Wed 03 Feb 2021 | 10:21 AM
Ahmad El-Assasy

Since 2011, water security issue came sharply into focus when Ethiopia unilaterally, and in violation of international law, announced the construction of the $4.8 billion Grand Ethiopian Renaissance Dam (GERD) on the Blue Nile without prior consultation of Egypt and Sudan.

To prevent detrimental effects on co-riparians Egypt and Sudan, the three parties began negotiating to come to a fair solution. After nearly a decade of failed negotiations, no solution is in sight and water insecurity in Egypt looms.

Ethiopia started unilaterally filling the dam in summer 2020 in violation of the 2015 Agreement on Declaration of Principles, and the second filling stage is to take place July 2021.

As the unilateral filling and operation of the dam will have significant economic, environmental and social repercussions, an equitable tripartite agreement must be reached to prevent the loss of Egyptian livelihoods and irreversible environmental damage.

The Egyptian embassy in the USA revealed on Tuesday that every 1 billion bcm (billion cubic meters) lost due to unilateral GERD operations lead to the elimination of 290,000 incomes in Egypt.

https://twitter.com/EgyptEmbassyUSA/status/1356702143454019584

According to the embassy, GERD resulted in eliminating 130,000 hectares of cultivated land lost, and $430 million of lost agricultural production.

Egypt’s 100 million population relies on the Nile for more than 95% of its water and re-irrigates its water several times over.
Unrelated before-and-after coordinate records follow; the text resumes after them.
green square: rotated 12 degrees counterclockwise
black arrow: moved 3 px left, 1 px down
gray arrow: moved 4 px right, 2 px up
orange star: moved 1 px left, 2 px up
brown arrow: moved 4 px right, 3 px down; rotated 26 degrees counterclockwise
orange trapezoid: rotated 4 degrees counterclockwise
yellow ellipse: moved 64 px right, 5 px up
An equitable, binding agreement on GERD operations is critical for the riparian countries.

Egypt’s 100 million population relies on the Nile for more than 95% of its renewable water resources.

According to an independent study on GERD by Deltares, a decrease of only 1 bcm of water could eliminate more than one million jobs and $1.8 billion in economic production annually in all economic sectors.
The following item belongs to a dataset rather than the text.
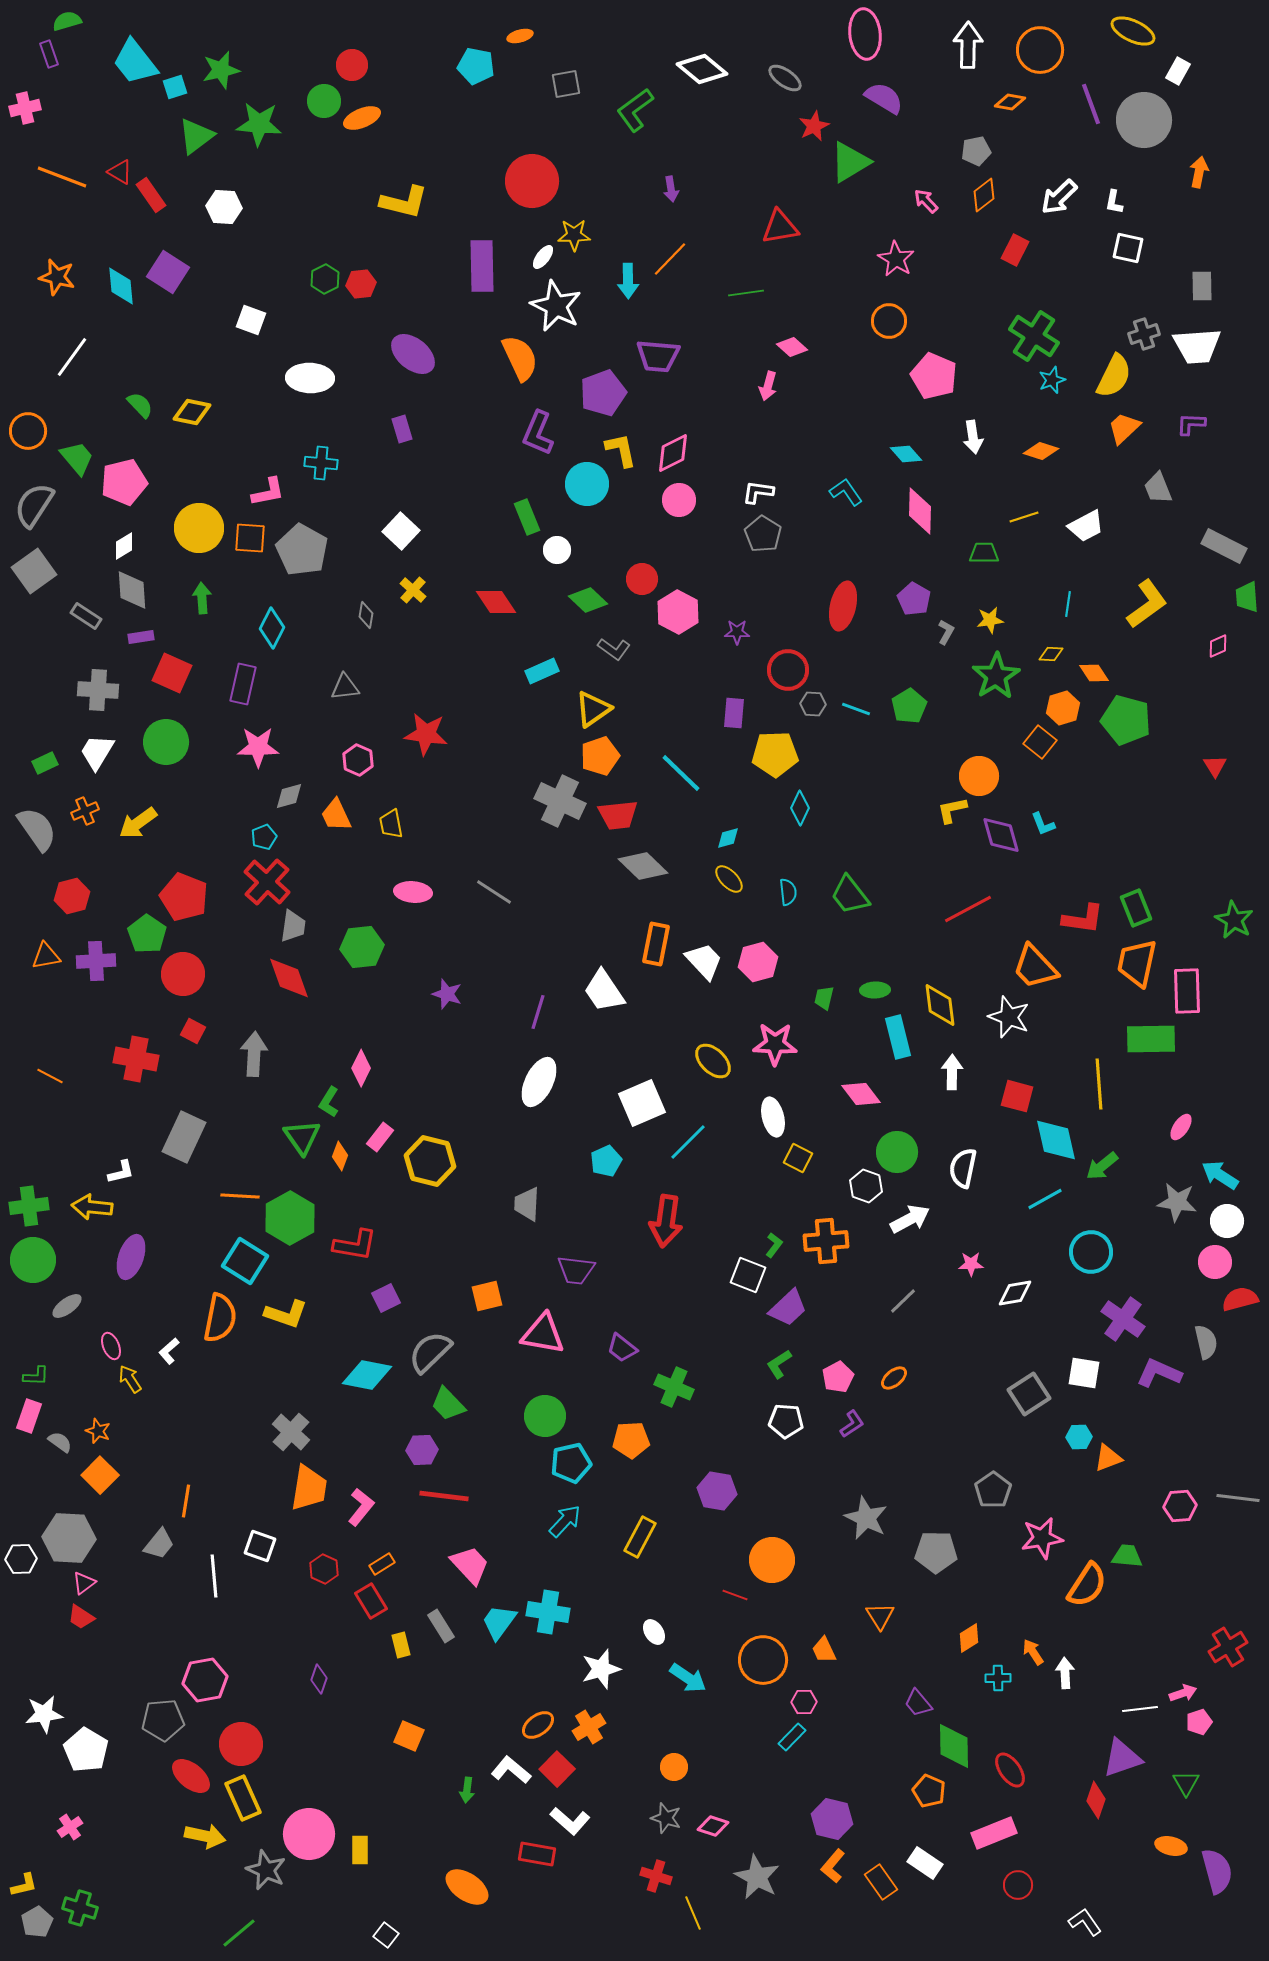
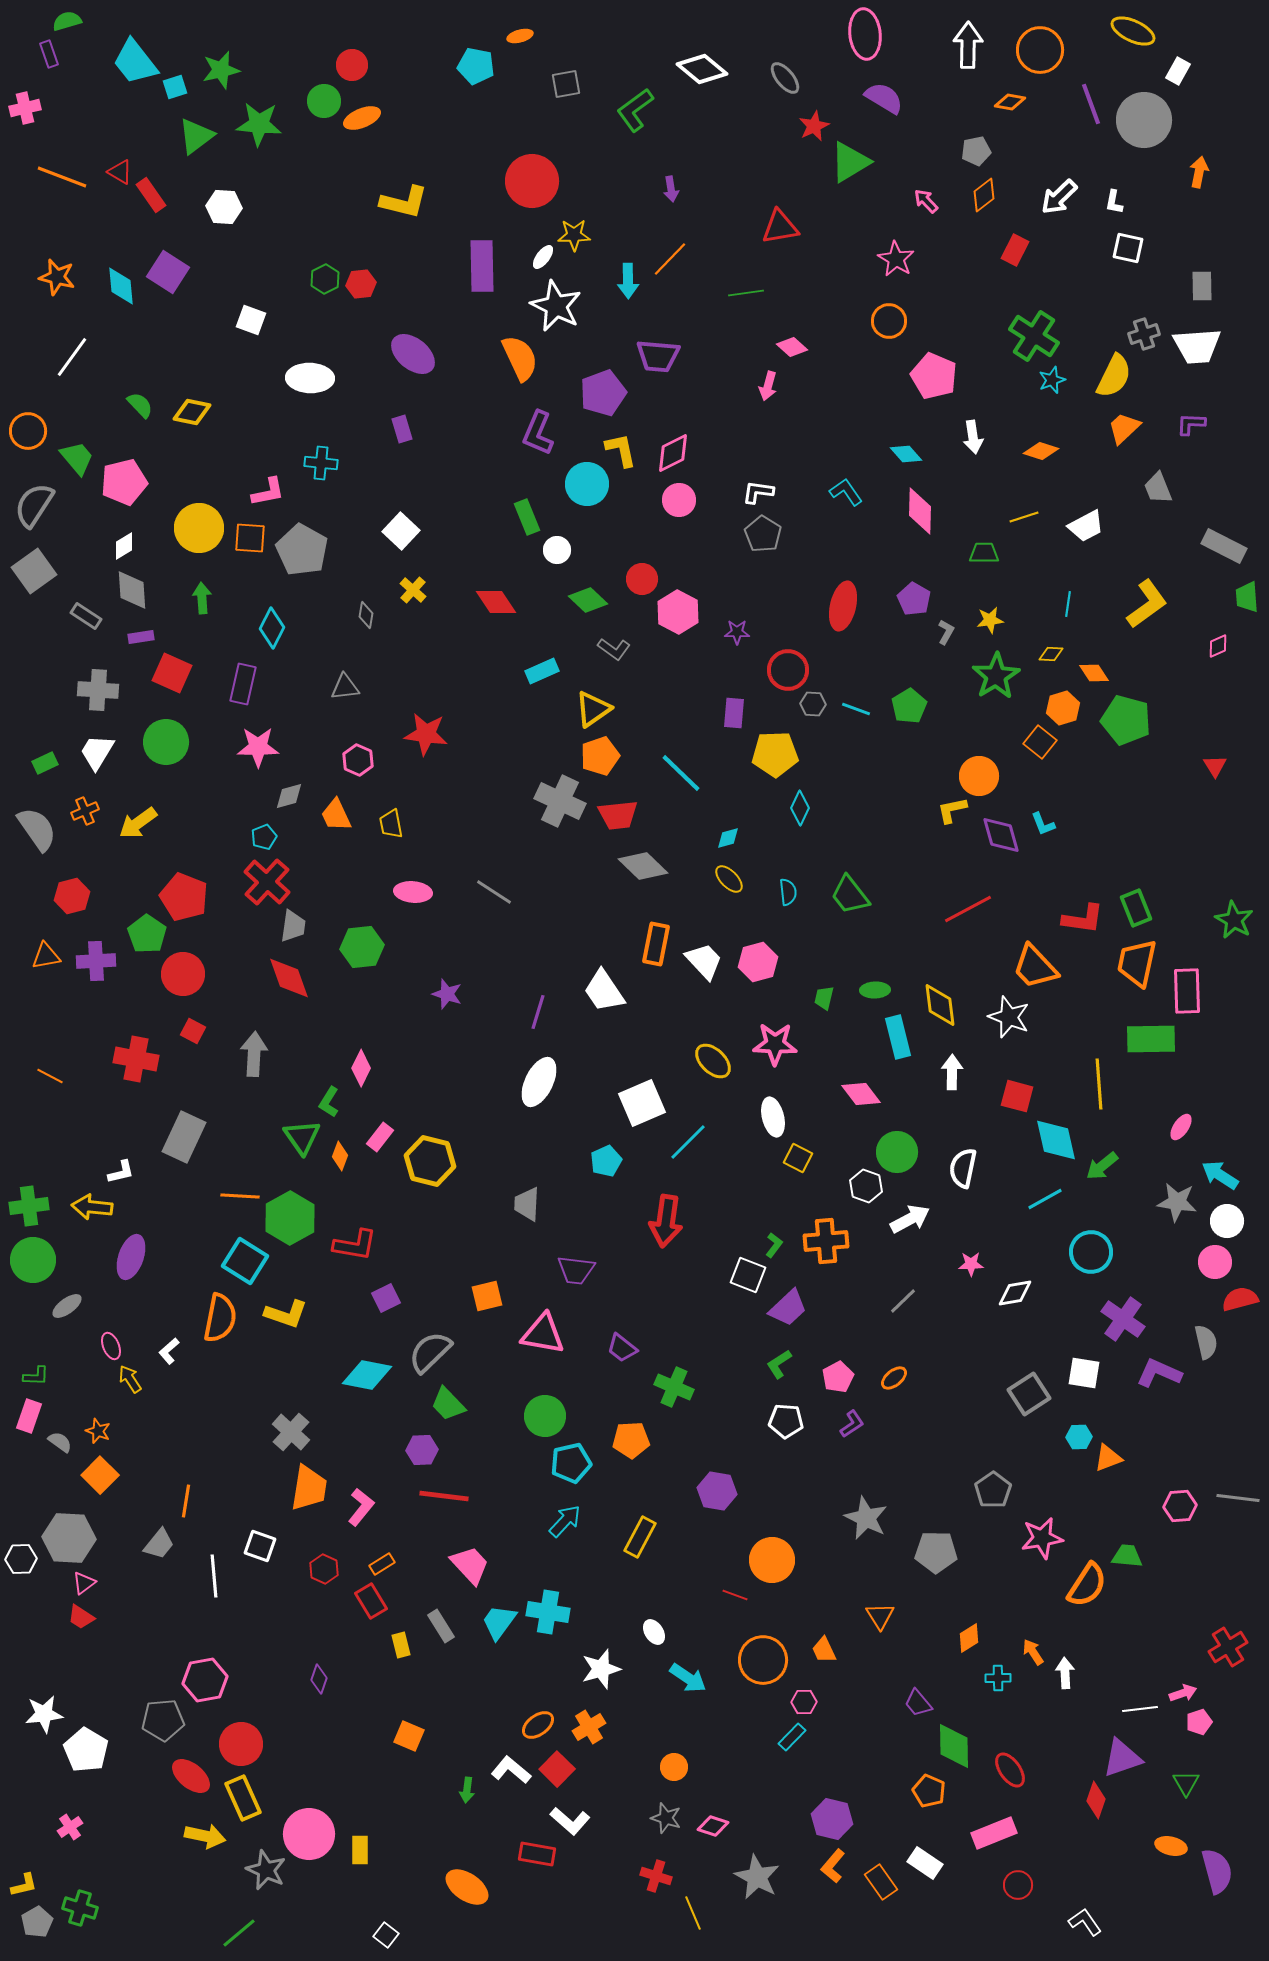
gray ellipse at (785, 78): rotated 16 degrees clockwise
Urbanization would skyrocket due to rural depopulation, which would lead to an increase in unemployment, crime rates, and transnational migration, causing serious ramifications in the Middle East and Europe.

Egypt is one of the world’s most arid countries. While Ethiopia enjoys multiple renewable water resources, and an abundant 8100 cubic meters per capita (cm/pc) of freshwater annually (eight times as much as the U.N. water poverty threshold), Egypt is a desert oasis that is almost entirely dependent on the Nile for renewable water.

Egypt is left with only 560 cm/pc annually, which is expected to reach 500 cm/pc by 2025. Although Egypt is highly efficient in using its water, thanks to its policy of rescuing water for re-irrigation several times, this does not sufficiently address its abject water poverty or bridge the gap between its expanding water needs and scarce water resources.